Start of DATA SUPPLIED

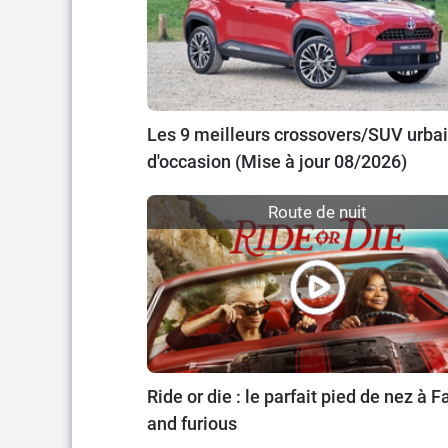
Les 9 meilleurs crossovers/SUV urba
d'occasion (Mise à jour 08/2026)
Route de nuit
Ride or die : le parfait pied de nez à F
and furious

End of DATA SUPPLIED
Start of DATA SUPPLIED

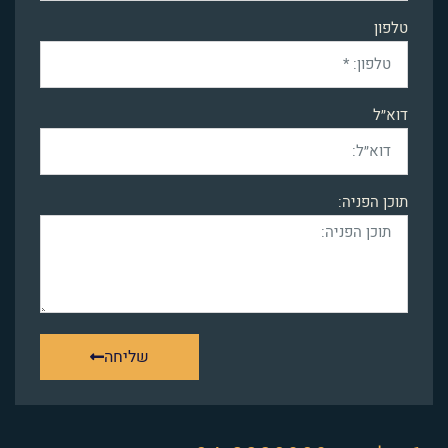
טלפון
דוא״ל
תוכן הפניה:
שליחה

End of DATA SUPPLIED

#### THE TASK
Working from the data above, extract solely the lines from the one containing "Les 9 meilleurs crossovers/SUV urba" through the one containing "and furious", exactly as they appear, both included.

#### OUTPUT BELOW
Les 9 meilleurs crossovers/SUV urba
d'occasion (Mise à jour 08/2026)
Route de nuit
Ride or die : le parfait pied de nez à F
and furious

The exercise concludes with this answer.